The High Price of Unmentionables
Just about the time I thought I had learned to pay two-fifty for a twelve-ounce draft beer or a buck-twenty for a pound of apples without flinching, we went underwear shopping. Nothing special, mind you -- just looking for some cheap cotton boxer shorts.
The first pair I looked at were DM 9.95, or about $6.00. This struck me as a bit steep for something that was probably made with cheap Asian labor for 50 cents, so I put them back on the shelf. Besides, they were made out of some funny stretch material and had a weird cod-piece apparatus in the front that looked likely to make me bulge a bit more than I really wanted to.
The next pair was made of the same funny stretch material and I wondered if the expression "Hang loose" meant anything to the Germans. I checked the price. DM 24.95. $15.00. Now that was really pushing the bounds of credibility. You can't even buy designer underwear in the states for fifteen bucks and it wasn't like this pair said Calvin Klein or Yves St. Laurent or something else to impress the ladies.
It was time to leave the shelves and try the racks, nicely arrayed across the back wall and displaying the Jockey label, so you knew they were designed and made in the good ol' US of A, not like those suspect stretchy cod-piece doohickies which probably came from failed Ukranian wheat farmers trying to make a ruble off the chaff of last year's harvest.
At last, a pair of normal boxer shorts. Thin cotton material like the summer pajamas you had as a kid, but with a tasteful, adult pattern instead of little airplanes and polar bears.
I looked at the price. DM 59.95. I looked again. DM 59.95! Thirty six dollars for a pair of underwear? THIRTY SIX DOLLARS! In some parts of the States you can buy a used CAR for thirty six dollars.
The 9.95 pair with the funny stretch material and the codpiece was starting to look good and I wandered back to the shelves. As I approached, my eye caught the prices on some of the other boxes. 59.95. What was this, some kind of hippie-inspired conspiracy to force everyone but rich men in up-tight navy blue suits to hang totally free?
I edged back toward the 9.95 pair, in spite of the (now rather attractive) stretch material and funny bulging bits, hoping nobody had cadged them during my brief (pun intended) excursion to the high-rent districts of Underwearland.

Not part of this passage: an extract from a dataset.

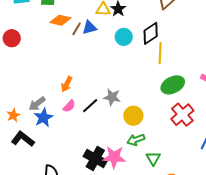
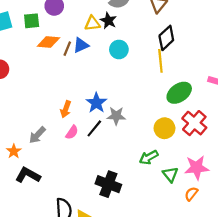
black diamond: (151, 33) -> (166, 38), moved
yellow circle: (133, 116) -> (164, 128), moved
blue star: (43, 118) -> (96, 103), moved
pink star: (114, 157) -> (197, 168), moved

There they were. The Box. The Underwear. My salvation. But what's this? On the label? In front of the first nine in the ever-hopeful 9.95? Is it? Could it be? A five? Barely visible and just overlapping the bar code? Noooooooooooo.
We retreated, careful not to bump anything (you break it, you buy it), and looked into the sea of dour German faces as we exited the store with new understanding. Heck, I'd look that way too if my only choices were spending thirty-six bucks for a pair of underwear or constantly catching myself in my zipper.